WHAT IS NEEDED: In the copy you make, include no pictures, and transcribe every record exactly.

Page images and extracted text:
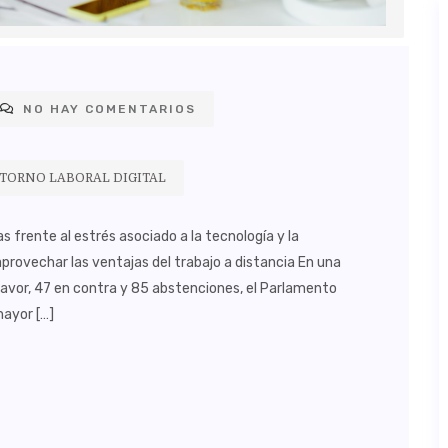
NO HAY COMENTARIOS
NTORNO LABORAL DIGITAL
frente al estrés asociado a la tecnología y la
provechar las ventajas del trabajo a distancia En una
avor, 47 en contra y 85 abstenciones, el Parlamento
mayor […]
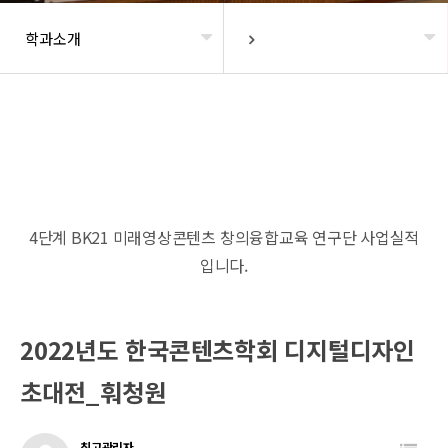
학과소개
헤더설정
4단계 BK21 미래영상콘텐츠 창의융합교육 연구단 사업실적
입니다.
2022년도 한국콘텐츠학회 디지털디자인
초대전_훠청원
최고관리자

RESULT OF THIS TASK:
NO HAY COMENTARIOS
NTORNO LABORAL DIGITAL
frente al estrés asociado a la tecnología y la
provechar las ventajas del trabajo a distancia En una
avor, 47 en contra y 85 abstenciones, el Parlamento
mayor […]
학과소개
헤더설정
4단계 BK21 미래영상콘텐츠 창의융합교육 연구단 사업실적
입니다.
2022년도 한국콘텐츠학회 디지털디자인
초대전_훠청원
최고관리자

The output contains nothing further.